What the task asks:
Wherever a line in the records contains the word "page", return that line.

──────── Supplied entries

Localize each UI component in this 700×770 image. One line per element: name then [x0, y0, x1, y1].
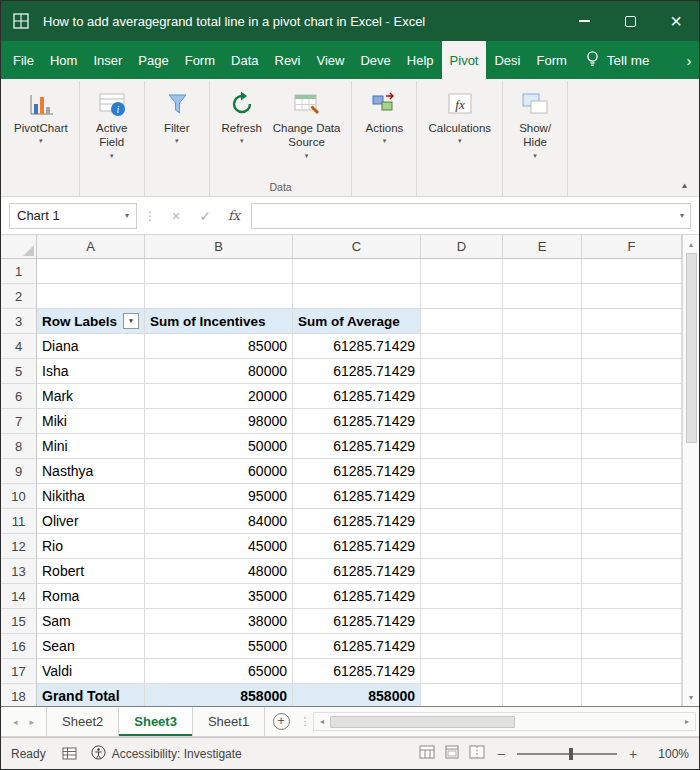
sheet-nav-left-button[interactable]: ◂: [13, 717, 18, 727]
ribbon-tab-pivot[interactable]: Pivot: [442, 41, 487, 79]
close-button[interactable]: ×: [653, 1, 699, 41]
cell-B10[interactable]: 95000: [145, 484, 293, 509]
cell-D18[interactable]: [421, 684, 503, 706]
cell-A13[interactable]: Robert: [37, 559, 145, 584]
cell-E11[interactable]: [503, 509, 582, 534]
cell-A9[interactable]: Nasthya: [37, 459, 145, 484]
cell-F10[interactable]: [582, 484, 682, 509]
cell-C16[interactable]: 61285.71429: [293, 634, 421, 659]
cell-C3[interactable]: Sum of Average: [293, 309, 421, 334]
cell-A17[interactable]: Valdi: [37, 659, 145, 684]
cell-B9[interactable]: 60000: [145, 459, 293, 484]
cell-F14[interactable]: [582, 584, 682, 609]
cell-B12[interactable]: 45000: [145, 534, 293, 559]
cell-B1[interactable]: [145, 259, 293, 284]
cell-A15[interactable]: Sam: [37, 609, 145, 634]
cell-E4[interactable]: [503, 334, 582, 359]
column-header-C[interactable]: C: [293, 235, 421, 259]
cell-C1[interactable]: [293, 259, 421, 284]
filter-button[interactable]: Filter▾: [151, 83, 203, 145]
tab-scrollbar-splitter[interactable]: ⋮: [297, 707, 313, 736]
cell-C18[interactable]: 858000: [293, 684, 421, 706]
minimize-button[interactable]: [561, 1, 607, 41]
cell-C5[interactable]: 61285.71429: [293, 359, 421, 384]
collapse-ribbon-button[interactable]: ▴: [682, 180, 687, 190]
cell-D13[interactable]: [421, 559, 503, 584]
sheet-tab-sheet3[interactable]: Sheet3: [119, 707, 193, 736]
cell-E16[interactable]: [503, 634, 582, 659]
vertical-scrollbar-thumb[interactable]: [686, 253, 697, 443]
cell-A5[interactable]: Isha: [37, 359, 145, 384]
cell-C9[interactable]: 61285.71429: [293, 459, 421, 484]
maximize-button[interactable]: [607, 1, 653, 41]
insert-function-button[interactable]: fx: [222, 208, 246, 223]
cell-D6[interactable]: [421, 384, 503, 409]
cell-C6[interactable]: 61285.71429: [293, 384, 421, 409]
row-header-3[interactable]: 3: [1, 309, 37, 334]
cell-F4[interactable]: [582, 334, 682, 359]
cell-E14[interactable]: [503, 584, 582, 609]
cell-C7[interactable]: 61285.71429: [293, 409, 421, 434]
cell-A12[interactable]: Rio: [37, 534, 145, 559]
row-header-18[interactable]: 18: [1, 684, 37, 706]
cell-C8[interactable]: 61285.71429: [293, 434, 421, 459]
cell-F7[interactable]: [582, 409, 682, 434]
cell-A8[interactable]: Mini: [37, 434, 145, 459]
page-break-preview-button[interactable]: [469, 745, 485, 762]
cell-F13[interactable]: [582, 559, 682, 584]
page-layout-view-button[interactable]: [444, 745, 460, 762]
cell-F17[interactable]: [582, 659, 682, 684]
row-header-13[interactable]: 13: [1, 559, 37, 584]
cell-A14[interactable]: Roma: [37, 584, 145, 609]
zoom-in-button[interactable]: +: [626, 747, 640, 761]
sheet-nav-right-button[interactable]: ▸: [30, 717, 35, 727]
cell-A18[interactable]: Grand Total: [37, 684, 145, 706]
cell-F15[interactable]: [582, 609, 682, 634]
ribbon-tab-hom[interactable]: Hom: [42, 41, 85, 79]
cell-C14[interactable]: 61285.71429: [293, 584, 421, 609]
cell-F2[interactable]: [582, 284, 682, 309]
ribbon-tab-view[interactable]: View: [309, 41, 353, 79]
cell-E5[interactable]: [503, 359, 582, 384]
cell-A10[interactable]: Nikitha: [37, 484, 145, 509]
accessibility-status[interactable]: Accessibility: Investigate: [91, 745, 242, 763]
cell-B6[interactable]: 20000: [145, 384, 293, 409]
row-header-1[interactable]: 1: [1, 259, 37, 284]
cancel-button[interactable]: ×: [164, 208, 188, 224]
row-header-8[interactable]: 8: [1, 434, 37, 459]
cell-D4[interactable]: [421, 334, 503, 359]
ribbon-tab-file[interactable]: File: [5, 41, 42, 79]
cell-F18[interactable]: [582, 684, 682, 706]
cell-A11[interactable]: Oliver: [37, 509, 145, 534]
cell-D16[interactable]: [421, 634, 503, 659]
row-header-4[interactable]: 4: [1, 334, 37, 359]
vertical-scrollbar-track[interactable]: [683, 443, 699, 688]
cell-D1[interactable]: [421, 259, 503, 284]
row-header-7[interactable]: 7: [1, 409, 37, 434]
cell-A1[interactable]: [37, 259, 145, 284]
macro-record-button[interactable]: [62, 747, 77, 760]
cell-D15[interactable]: [421, 609, 503, 634]
column-header-F[interactable]: F: [582, 235, 682, 259]
ribbon-tab-revi[interactable]: Revi: [267, 41, 309, 79]
actions-button[interactable]: Actions▾: [358, 83, 410, 145]
sheet-tab-sheet1[interactable]: Sheet1: [193, 707, 265, 736]
cell-D2[interactable]: [421, 284, 503, 309]
cell-E15[interactable]: [503, 609, 582, 634]
cell-F12[interactable]: [582, 534, 682, 559]
cell-D12[interactable]: [421, 534, 503, 559]
row-header-14[interactable]: 14: [1, 584, 37, 609]
cell-F11[interactable]: [582, 509, 682, 534]
cell-E17[interactable]: [503, 659, 582, 684]
cell-C4[interactable]: 61285.71429: [293, 334, 421, 359]
cell-A3[interactable]: Row Labels▾: [37, 309, 145, 334]
ribbon-tab-desi[interactable]: Desi: [486, 41, 528, 79]
cell-E10[interactable]: [503, 484, 582, 509]
cell-D9[interactable]: [421, 459, 503, 484]
cell-D3[interactable]: [421, 309, 503, 334]
cell-E3[interactable]: [503, 309, 582, 334]
cell-F6[interactable]: [582, 384, 682, 409]
row-header-12[interactable]: 12: [1, 534, 37, 559]
row-header-16[interactable]: 16: [1, 634, 37, 659]
cell-C11[interactable]: 61285.71429: [293, 509, 421, 534]
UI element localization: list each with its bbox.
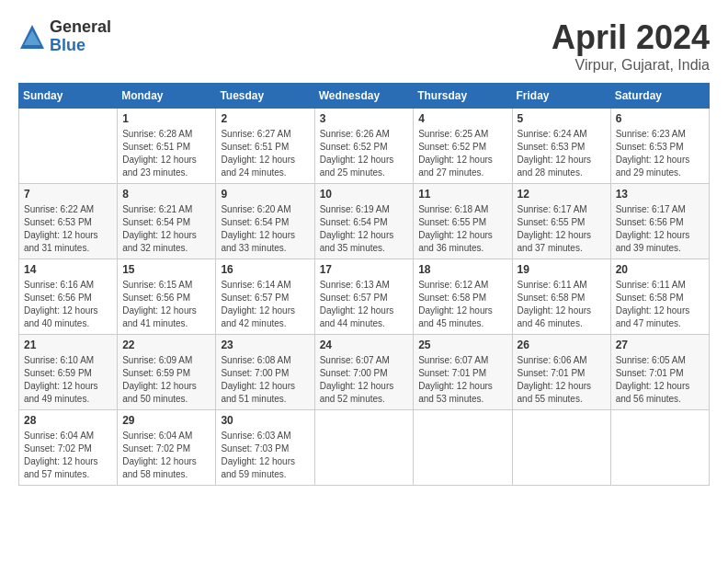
- calendar-cell: 13Sunrise: 6:17 AM Sunset: 6:56 PM Dayli…: [610, 184, 709, 259]
- title-block: April 2024 Virpur, Gujarat, India: [552, 18, 710, 74]
- calendar-cell: 4Sunrise: 6:25 AM Sunset: 6:52 PM Daylig…: [414, 109, 512, 184]
- day-info: Sunrise: 6:23 AM Sunset: 6:53 PM Dayligh…: [616, 128, 704, 179]
- calendar-cell: [19, 109, 118, 184]
- day-number: 30: [221, 414, 309, 427]
- location: Virpur, Gujarat, India: [552, 57, 710, 74]
- day-info: Sunrise: 6:11 AM Sunset: 6:58 PM Dayligh…: [616, 279, 704, 330]
- calendar-cell: 5Sunrise: 6:24 AM Sunset: 6:53 PM Daylig…: [512, 109, 610, 184]
- calendar-cell: 19Sunrise: 6:11 AM Sunset: 6:58 PM Dayli…: [512, 259, 610, 335]
- logo-icon: [18, 23, 46, 51]
- day-number: 7: [24, 188, 112, 201]
- day-info: Sunrise: 6:15 AM Sunset: 6:56 PM Dayligh…: [122, 279, 210, 330]
- calendar-cell: [314, 410, 414, 486]
- calendar-day-header: Sunday: [19, 84, 118, 109]
- day-number: 15: [122, 263, 210, 276]
- day-info: Sunrise: 6:28 AM Sunset: 6:51 PM Dayligh…: [122, 128, 210, 179]
- calendar-cell: 15Sunrise: 6:15 AM Sunset: 6:56 PM Dayli…: [118, 259, 216, 335]
- calendar-cell: 18Sunrise: 6:12 AM Sunset: 6:58 PM Dayli…: [414, 259, 512, 335]
- day-number: 20: [616, 263, 704, 276]
- calendar-day-header: Wednesday: [314, 84, 414, 109]
- calendar-header-row: SundayMondayTuesdayWednesdayThursdayFrid…: [19, 84, 710, 109]
- calendar-cell: 16Sunrise: 6:14 AM Sunset: 6:57 PM Dayli…: [216, 259, 314, 335]
- day-info: Sunrise: 6:04 AM Sunset: 7:02 PM Dayligh…: [122, 430, 210, 481]
- day-number: 8: [122, 188, 210, 201]
- calendar-cell: 24Sunrise: 6:07 AM Sunset: 7:00 PM Dayli…: [314, 335, 414, 410]
- day-info: Sunrise: 6:05 AM Sunset: 7:01 PM Dayligh…: [616, 354, 704, 406]
- day-number: 19: [518, 263, 606, 276]
- day-number: 28: [24, 414, 112, 427]
- day-info: Sunrise: 6:14 AM Sunset: 6:57 PM Dayligh…: [221, 279, 309, 330]
- day-info: Sunrise: 6:16 AM Sunset: 6:56 PM Dayligh…: [24, 279, 112, 330]
- day-info: Sunrise: 6:17 AM Sunset: 6:56 PM Dayligh…: [616, 203, 704, 255]
- calendar-cell: 27Sunrise: 6:05 AM Sunset: 7:01 PM Dayli…: [610, 335, 709, 410]
- calendar-cell: 14Sunrise: 6:16 AM Sunset: 6:56 PM Dayli…: [19, 259, 118, 335]
- day-info: Sunrise: 6:20 AM Sunset: 6:54 PM Dayligh…: [221, 203, 309, 255]
- calendar-cell: 23Sunrise: 6:08 AM Sunset: 7:00 PM Dayli…: [216, 335, 314, 410]
- day-number: 23: [221, 339, 309, 351]
- calendar-cell: 1Sunrise: 6:28 AM Sunset: 6:51 PM Daylig…: [118, 109, 216, 184]
- calendar-cell: 30Sunrise: 6:03 AM Sunset: 7:03 PM Dayli…: [216, 410, 314, 486]
- day-info: Sunrise: 6:07 AM Sunset: 7:00 PM Dayligh…: [320, 354, 409, 406]
- calendar-cell: 11Sunrise: 6:18 AM Sunset: 6:55 PM Dayli…: [414, 184, 512, 259]
- calendar-week-row: 7Sunrise: 6:22 AM Sunset: 6:53 PM Daylig…: [19, 184, 710, 259]
- day-number: 5: [518, 112, 606, 125]
- calendar-cell: [512, 410, 610, 486]
- day-number: 17: [320, 263, 409, 276]
- calendar-day-header: Monday: [118, 84, 216, 109]
- day-number: 2: [221, 112, 309, 125]
- calendar-cell: 9Sunrise: 6:20 AM Sunset: 6:54 PM Daylig…: [216, 184, 314, 259]
- logo-text: General Blue: [50, 18, 111, 55]
- logo: General Blue: [18, 18, 111, 55]
- calendar-cell: [610, 410, 709, 486]
- day-info: Sunrise: 6:09 AM Sunset: 6:59 PM Dayligh…: [122, 354, 210, 406]
- calendar-week-row: 14Sunrise: 6:16 AM Sunset: 6:56 PM Dayli…: [19, 259, 710, 335]
- day-info: Sunrise: 6:13 AM Sunset: 6:57 PM Dayligh…: [320, 279, 409, 330]
- month-title: April 2024: [552, 18, 710, 57]
- calendar-cell: 26Sunrise: 6:06 AM Sunset: 7:01 PM Dayli…: [512, 335, 610, 410]
- day-number: 16: [221, 263, 309, 276]
- calendar-week-row: 28Sunrise: 6:04 AM Sunset: 7:02 PM Dayli…: [19, 410, 710, 486]
- calendar-day-header: Thursday: [414, 84, 512, 109]
- calendar-cell: 12Sunrise: 6:17 AM Sunset: 6:55 PM Dayli…: [512, 184, 610, 259]
- calendar-cell: 8Sunrise: 6:21 AM Sunset: 6:54 PM Daylig…: [118, 184, 216, 259]
- day-info: Sunrise: 6:19 AM Sunset: 6:54 PM Dayligh…: [320, 203, 409, 255]
- calendar-cell: 7Sunrise: 6:22 AM Sunset: 6:53 PM Daylig…: [19, 184, 118, 259]
- day-number: 18: [418, 263, 506, 276]
- day-info: Sunrise: 6:10 AM Sunset: 6:59 PM Dayligh…: [24, 354, 112, 406]
- day-number: 1: [122, 112, 210, 125]
- day-info: Sunrise: 6:24 AM Sunset: 6:53 PM Dayligh…: [518, 128, 606, 179]
- day-number: 3: [320, 112, 409, 125]
- day-number: 6: [616, 112, 704, 125]
- day-number: 12: [518, 188, 606, 201]
- day-info: Sunrise: 6:12 AM Sunset: 6:58 PM Dayligh…: [418, 279, 506, 330]
- calendar-day-header: Tuesday: [216, 84, 314, 109]
- day-number: 24: [320, 339, 409, 351]
- calendar-cell: 2Sunrise: 6:27 AM Sunset: 6:51 PM Daylig…: [216, 109, 314, 184]
- day-info: Sunrise: 6:07 AM Sunset: 7:01 PM Dayligh…: [418, 354, 506, 406]
- day-number: 10: [320, 188, 409, 201]
- day-info: Sunrise: 6:06 AM Sunset: 7:01 PM Dayligh…: [518, 354, 606, 406]
- calendar-cell: 28Sunrise: 6:04 AM Sunset: 7:02 PM Dayli…: [19, 410, 118, 486]
- calendar-day-header: Friday: [512, 84, 610, 109]
- calendar-cell: 22Sunrise: 6:09 AM Sunset: 6:59 PM Dayli…: [118, 335, 216, 410]
- day-number: 21: [24, 339, 112, 351]
- day-info: Sunrise: 6:27 AM Sunset: 6:51 PM Dayligh…: [221, 128, 309, 179]
- day-number: 13: [616, 188, 704, 201]
- day-number: 14: [24, 263, 112, 276]
- calendar-cell: 21Sunrise: 6:10 AM Sunset: 6:59 PM Dayli…: [19, 335, 118, 410]
- day-number: 27: [616, 339, 704, 351]
- day-info: Sunrise: 6:03 AM Sunset: 7:03 PM Dayligh…: [221, 430, 309, 481]
- day-number: 9: [221, 188, 309, 201]
- calendar-day-header: Saturday: [610, 84, 709, 109]
- day-number: 11: [418, 188, 506, 201]
- calendar-cell: 6Sunrise: 6:23 AM Sunset: 6:53 PM Daylig…: [610, 109, 709, 184]
- calendar-cell: 25Sunrise: 6:07 AM Sunset: 7:01 PM Dayli…: [414, 335, 512, 410]
- day-number: 4: [418, 112, 506, 125]
- calendar-week-row: 21Sunrise: 6:10 AM Sunset: 6:59 PM Dayli…: [19, 335, 710, 410]
- calendar-cell: 20Sunrise: 6:11 AM Sunset: 6:58 PM Dayli…: [610, 259, 709, 335]
- day-info: Sunrise: 6:17 AM Sunset: 6:55 PM Dayligh…: [518, 203, 606, 255]
- calendar-cell: [414, 410, 512, 486]
- page-header: General Blue April 2024 Virpur, Gujarat,…: [18, 18, 710, 74]
- day-number: 26: [518, 339, 606, 351]
- calendar-week-row: 1Sunrise: 6:28 AM Sunset: 6:51 PM Daylig…: [19, 109, 710, 184]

────────────────

Answer below:
page-break-preview-button[interactable]: [469, 745, 485, 762]
page-layout-view-button[interactable]: [444, 745, 460, 762]
- page-header: General Blue April 2024 Virpur, Gujarat,…: [18, 18, 710, 74]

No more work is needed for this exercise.